Ouma Wilhelmina, now eye to eye with me, followed.

“Good-bye, Aletta . . . I’m leaving . . .”

“Leeee-ving?” I stretched the word. No one in our family had ever just left. I hadn’t known it was possible.

“Cape Town, to live with my daughter Grieta and her husband . . . a good man.”

“I’d like to go to Cape Town,” I said. “I’m dying to see the ocean.”

“Come along,” she said.

“I can’t,” I said. Moeder would not allow that.

“You should come, you all should come. Hannah should come,” she said. “Get away from here.”

I could barely bite through the crunchy rusk. I studied the pattern on the plate, the delicate flowers on the edge. I ran a finger across them as I tried to be quiet.

“I’ll smoke all I want,” she continued in fragments. “He shouted at me . . . disrespect. . . . It’s not his tobacco. . . . He can bully her, but not me. No more.”

It was not my business.

“I’m packing,” Ouma said, spinning toward her room as if she could not tolerate another minute.

Tante Hannah set out the old newspapers she had collected in town.

“Thank you for the food,” I said.

She smiled.

“They don’t get along. . . . You know that,” she said. “The visit last night did not go well. Oom Sarel was upset . . . the war. And she . . . she’s always upset.”

“Schalk and Oupa did not talk much. . . . Vader didn’t come home at all.”

“Is he all right?”

I’d been lectured so often to say nothing about their condition and location that I hesitated.

“Lettie . . . is he all right?”

“They needed him on a mission.”

“Your oom said nothing about it. What did Oupa say?”

“Oupa said they asked especially for Vader . . .”

“Didn’t ask for Sarel?”

“Vader helped plan it, they said.”

Hannah took a moment.

“Did they say anything else?”

“No . . . very little. Did Oom Sarel?”

“Yes . . . and we should talk about it today . . . as a lesson.”

She handed me a paper but summarized it before I could read.

“The Tommies walked in and took over both capitals without a fight.”

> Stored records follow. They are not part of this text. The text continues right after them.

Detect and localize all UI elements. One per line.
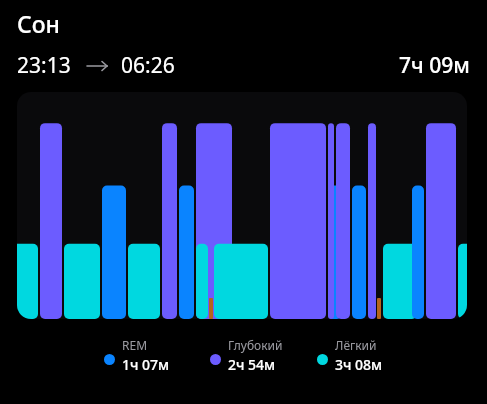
- button[interactable]: Глубокий: [210, 337, 283, 374]
- staticText: 23:13: [17, 51, 71, 80]
- button[interactable]: REM: [104, 337, 170, 374]
- staticText: Лёгкий: [335, 337, 377, 353]
- staticText: 2ч 54м: [228, 355, 276, 374]
- button[interactable]: Лёгкий: [317, 337, 383, 374]
- staticText: Сон: [17, 8, 60, 39]
- staticText: 06:26: [121, 51, 175, 80]
- staticText: Глубокий: [228, 337, 283, 353]
- staticText: 3ч 08м: [335, 355, 383, 374]
- staticText: 7ч 09м: [399, 51, 470, 80]
- staticText: 1ч 07м: [122, 355, 170, 374]
- staticText: REM: [122, 337, 148, 353]
- button[interactable]: [17, 92, 467, 319]
- other: to: [87, 59, 107, 73]
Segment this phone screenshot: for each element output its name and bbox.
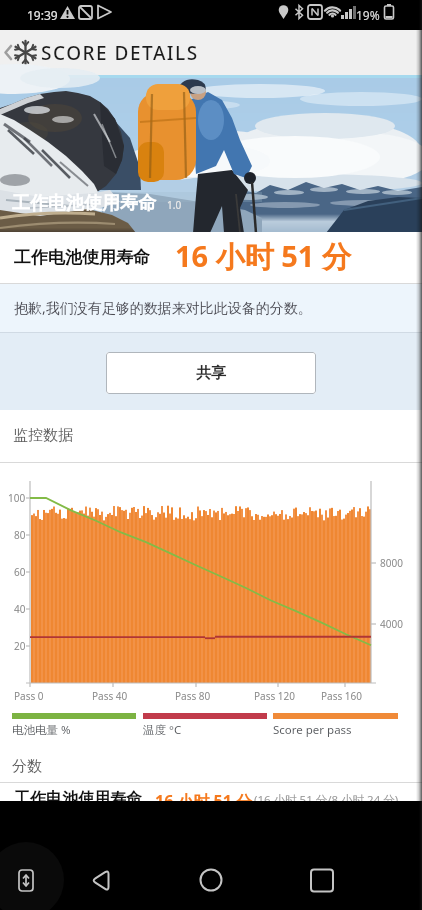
button[interactable] bbox=[105, 801, 210, 910]
button[interactable] bbox=[0, 30, 40, 75]
button[interactable] bbox=[210, 801, 316, 910]
staticText: 温度 °C bbox=[143, 722, 182, 738]
staticText: (16 小时 51 分/8 小时 24 分) bbox=[254, 792, 399, 801]
staticText: 100 bbox=[8, 491, 26, 505]
staticText: 电池电量 % bbox=[12, 722, 71, 738]
staticText: 16 小时 51 分 bbox=[155, 790, 253, 801]
staticText: Pass 160 bbox=[321, 689, 362, 703]
staticText: 80 bbox=[14, 528, 26, 542]
staticText: SCORE DETAILS bbox=[41, 40, 199, 66]
staticText: Pass 80 bbox=[175, 689, 211, 703]
staticText: 共享 bbox=[196, 364, 226, 383]
staticText: 4000 bbox=[380, 617, 403, 631]
staticText: 8000 bbox=[380, 556, 403, 570]
staticText: 20 bbox=[14, 639, 26, 653]
button[interactable] bbox=[316, 801, 422, 910]
staticText: 工作电池使用寿命 bbox=[14, 247, 150, 268]
staticText: 1.0 bbox=[167, 198, 182, 212]
staticText: 工作电池使用寿命 bbox=[12, 192, 156, 215]
staticText: 40 bbox=[14, 602, 26, 616]
staticText: 抱歉,我们没有足够的数据来对比此设备的分数。 bbox=[14, 298, 312, 317]
staticText: Pass 120 bbox=[254, 689, 295, 703]
button[interactable]: 共享 bbox=[106, 352, 316, 394]
staticText: 分数 bbox=[12, 757, 42, 776]
staticText: 19% bbox=[356, 7, 380, 23]
staticText: 工作电池使用寿命 bbox=[14, 789, 142, 801]
staticText: 19:39 bbox=[27, 7, 58, 23]
button[interactable]: 工作电池使用寿命 bbox=[0, 783, 422, 801]
button[interactable] bbox=[0, 801, 105, 910]
staticText: Score per pass bbox=[273, 722, 352, 738]
staticText: 监控数据 bbox=[13, 426, 73, 445]
staticText: 16 小时 51 分 bbox=[175, 236, 351, 276]
staticText: 60 bbox=[14, 565, 26, 579]
staticText: Pass 40 bbox=[92, 689, 128, 703]
staticText: Pass 0 bbox=[14, 689, 44, 703]
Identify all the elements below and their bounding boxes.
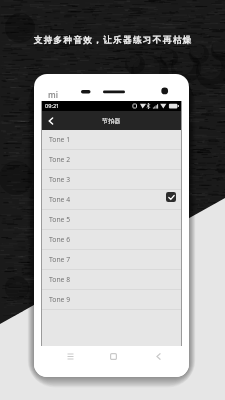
staticText: Tone 5 <box>49 215 71 224</box>
button[interactable]: Back <box>42 112 60 130</box>
button[interactable]: Tone 8 <box>42 270 181 290</box>
button[interactable]: Tone 9 <box>42 290 181 310</box>
button[interactable]: Menu <box>66 352 75 361</box>
staticText: Tone 6 <box>49 235 71 244</box>
button[interactable]: Home <box>109 352 118 361</box>
staticText: 节拍器 <box>102 117 121 125</box>
button[interactable]: Tone 4 <box>42 190 181 210</box>
button[interactable]: Tone 7 <box>42 250 181 270</box>
staticText: 支持多种音效，让乐器练习不再枯燥 <box>33 35 193 46</box>
staticText: Tone 7 <box>49 255 71 264</box>
staticText: Tone 9 <box>49 295 71 304</box>
button[interactable]: Tone 2 <box>42 150 181 170</box>
staticText: Tone 1 <box>49 135 71 144</box>
button[interactable]: Back <box>154 352 163 361</box>
button[interactable]: Tone 3 <box>42 170 181 190</box>
button[interactable]: Tone 5 <box>42 210 181 230</box>
button[interactable]: Tone 6 <box>42 230 181 250</box>
staticText: Tone 8 <box>49 275 71 284</box>
staticText: 09:21 <box>45 102 60 110</box>
staticText: Tone 4 <box>49 195 71 204</box>
staticText: Tone 3 <box>49 175 71 184</box>
staticText: Tone 2 <box>49 155 71 164</box>
staticText: mi <box>48 89 58 100</box>
button[interactable]: Tone 1 <box>42 130 181 150</box>
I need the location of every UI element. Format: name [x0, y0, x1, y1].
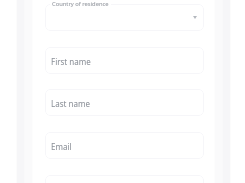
button[interactable]: First name	[45, 47, 204, 74]
staticText: Country of residence	[52, 0, 109, 8]
button[interactable]: Country of residence	[45, 4, 204, 31]
staticText: First name	[51, 56, 91, 67]
staticText: Email	[51, 141, 72, 152]
button[interactable]: Email	[45, 132, 204, 159]
button[interactable]: Last name	[45, 89, 204, 116]
staticText: Last name	[51, 98, 90, 109]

This seemed impossible. “Does that mean the war is over? . . . They won?”

“No, it’s not over,” she said. “It was a strategy by our men. . . . We just walked away. . . . Better to fight them out on the veld instead of around the cities.”

“I can’t imagine our men backing from a fight.”

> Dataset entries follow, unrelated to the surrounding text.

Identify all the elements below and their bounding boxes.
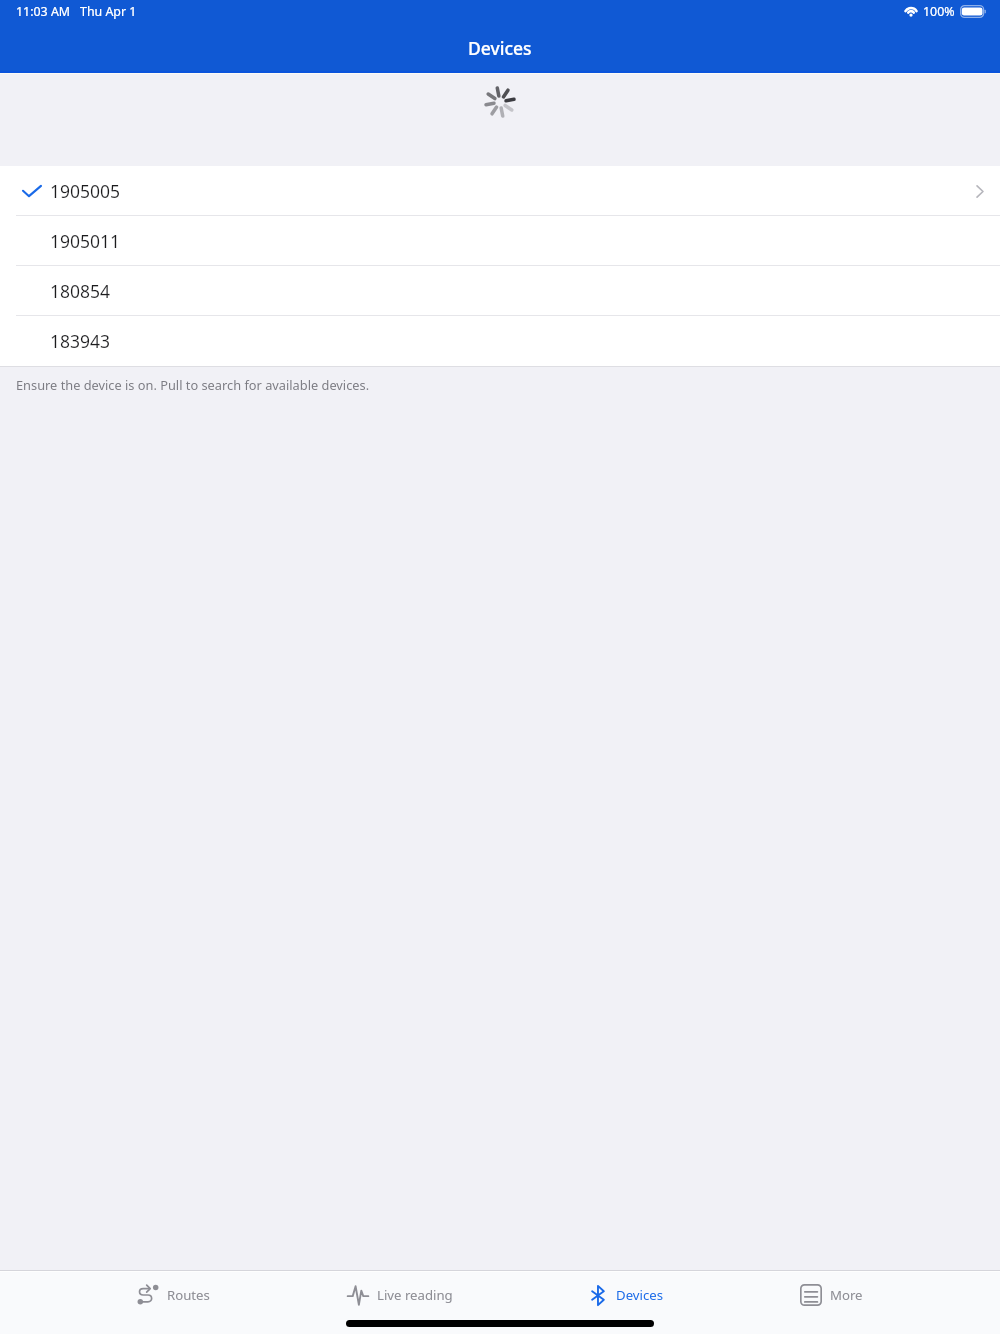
button[interactable]: Live reading xyxy=(347,1270,453,1320)
staticText: 180854 xyxy=(50,279,111,303)
staticText: 100% xyxy=(923,3,955,20)
staticText: Thu Apr 1 xyxy=(80,3,137,20)
other: Device details xyxy=(976,185,984,198)
staticText: 183943 xyxy=(50,329,111,353)
button[interactable]: 183943 xyxy=(0,316,1000,366)
staticText: Devices xyxy=(616,1286,663,1304)
staticText: Ensure the device is on. Pull to search … xyxy=(16,376,370,393)
button[interactable]: 180854 xyxy=(0,266,1000,316)
button[interactable]: More xyxy=(800,1270,863,1320)
button[interactable]: Routes xyxy=(137,1270,210,1320)
staticText: Devices xyxy=(468,36,532,60)
button[interactable]: 1905005 xyxy=(0,166,1000,216)
button[interactable]: 1905011 xyxy=(0,216,1000,266)
staticText: 11:03 AM xyxy=(16,3,71,20)
staticText: More xyxy=(830,1286,863,1304)
staticText: 1905005 xyxy=(50,179,121,203)
button[interactable]: Devices xyxy=(591,1270,663,1320)
staticText: Routes xyxy=(167,1286,210,1304)
staticText: Live reading xyxy=(377,1286,453,1304)
staticText: 1905011 xyxy=(50,229,121,253)
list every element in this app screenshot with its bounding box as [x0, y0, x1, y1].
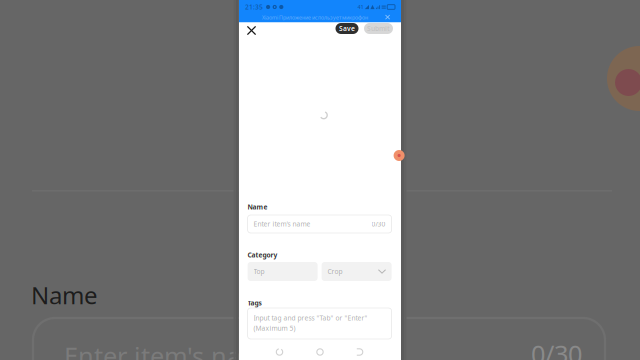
staticText: Name — [248, 202, 268, 211]
button[interactable]: Input tag and press "Tab" or "Enter" — [248, 308, 392, 339]
staticText: Crop — [328, 267, 343, 276]
button[interactable]: Close — [244, 24, 258, 38]
staticText: 41 — [357, 4, 363, 11]
staticText: (Maximum 5) — [254, 324, 296, 333]
button[interactable]: Recents — [274, 346, 286, 358]
staticText: Submit — [367, 24, 390, 33]
staticText: Enter item's name — [254, 220, 311, 228]
staticText: Xiaomi Приложение использует микрофон — [262, 14, 368, 21]
staticText: 21:35 — [245, 3, 263, 12]
button[interactable]: Home — [314, 346, 326, 358]
button[interactable]: Back — [354, 346, 366, 358]
button[interactable]: Enter item's name — [248, 215, 392, 233]
staticText: Tags — [248, 298, 262, 307]
staticText: Enter item's na — [64, 339, 241, 360]
staticText: Input tag and press "Tab" or "Enter" — [254, 314, 368, 322]
staticText: 0/30 — [372, 220, 386, 228]
staticText: Name — [31, 279, 98, 311]
staticText: Category — [248, 250, 278, 259]
staticText: 0/30 — [531, 337, 582, 360]
staticText: Save — [339, 24, 355, 33]
button[interactable]: Add photo — [394, 150, 405, 161]
button[interactable]: Submit — [364, 23, 393, 34]
staticText: Top — [254, 267, 265, 276]
button[interactable]: Save — [336, 23, 358, 34]
button[interactable]: Top — [248, 262, 318, 281]
button[interactable]: Crop — [322, 262, 392, 281]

“The papers are calling them ‘guerrilla’ tactics,” she said. “It means ‘little war’ . . . picking their places to fight small battles. The Tommies want to fight like pieces set in place on the chess board, to benefit from their power. The commandos want to hit and run so that they benefit from their mobility and knowledge of the country.”

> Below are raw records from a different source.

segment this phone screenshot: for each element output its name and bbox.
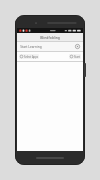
staticText: Start Learning bbox=[20, 45, 42, 49]
other: Settings bbox=[75, 44, 80, 49]
other: Power button bbox=[84, 63, 86, 77]
staticText: Select Apps bbox=[24, 55, 38, 59]
button[interactable]: Start Learning bbox=[17, 42, 83, 51]
staticText: Start bbox=[74, 55, 80, 59]
button[interactable]: Start bbox=[69, 54, 81, 59]
button[interactable]: Blindfolding bbox=[17, 33, 83, 41]
button[interactable]: Select Apps bbox=[19, 54, 39, 59]
staticText: Blindfolding bbox=[40, 35, 60, 40]
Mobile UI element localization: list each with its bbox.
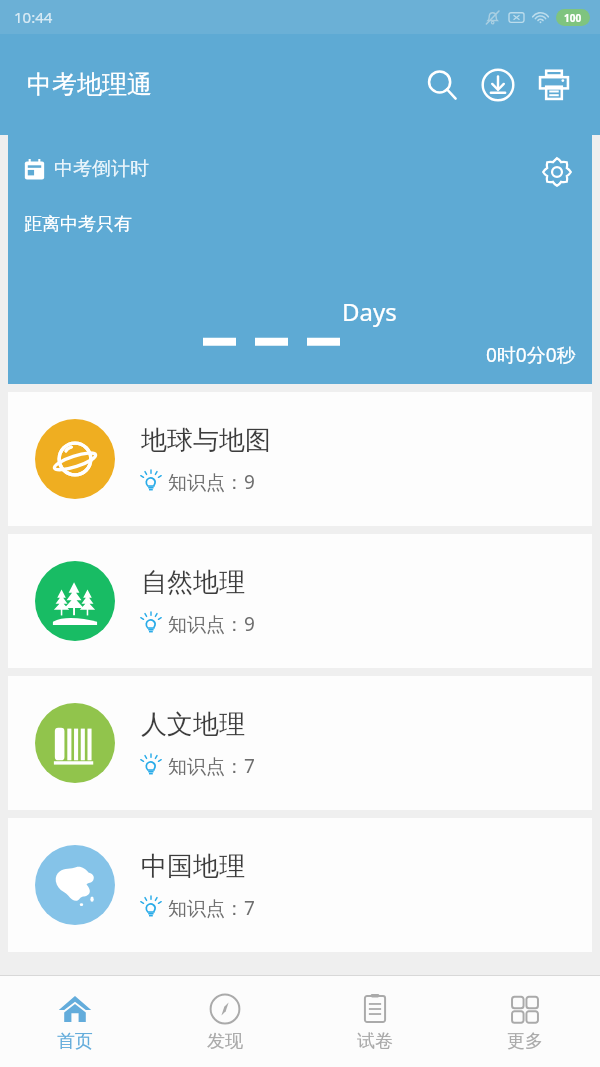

I could see Vader and Schalk stalking game in the bush. They could make themselves invisible. I thought of an entire army creeping about the country in silence.

“So we can win that way?”

She gestured with uncertainty.

“The British are using new tactics in response,” she said, explaining a plan by Lord Kitchener for dealing with the commandos.

“Since it’s not the way they’re used to fighting, they’re calling us all spies, just for giving support,” she said.

“Spies? Us?”

“They want to try to stop the men from getting supplies from their homes and farms,” she said.

“How?”

“They’re burning them.”

“Burning them? Burning what?”

She nodded. “Yes, homes and farms.”

“Where?”

“Here.”

“What are we supposed to do?”

“I don’t know.”





24


June 1901, Concentration Camp

Maples concentrated on stitching a button on his tunic while still wearing it. It allowed me to look at him again, longer. He was better looking from a distance, and he was always more attractive in my thoughts than he was in my presence. I vowed at night not to risk talking to him, yet when I set out, it was in his direction. Half the time I would turn back toward the tent, only to retrace my steps toward his post. After Willem had been snatched up and threatened, I needed to be more vigilant. But here I was.

“Can you give me a hand?” he asked. “I was hoping to see you today.”

I looked down the fence line and toward the tents. I closed Mr. Dickens but walked on. “I shouldn’t.”

“Good thing I’ve got my hussif,” he said.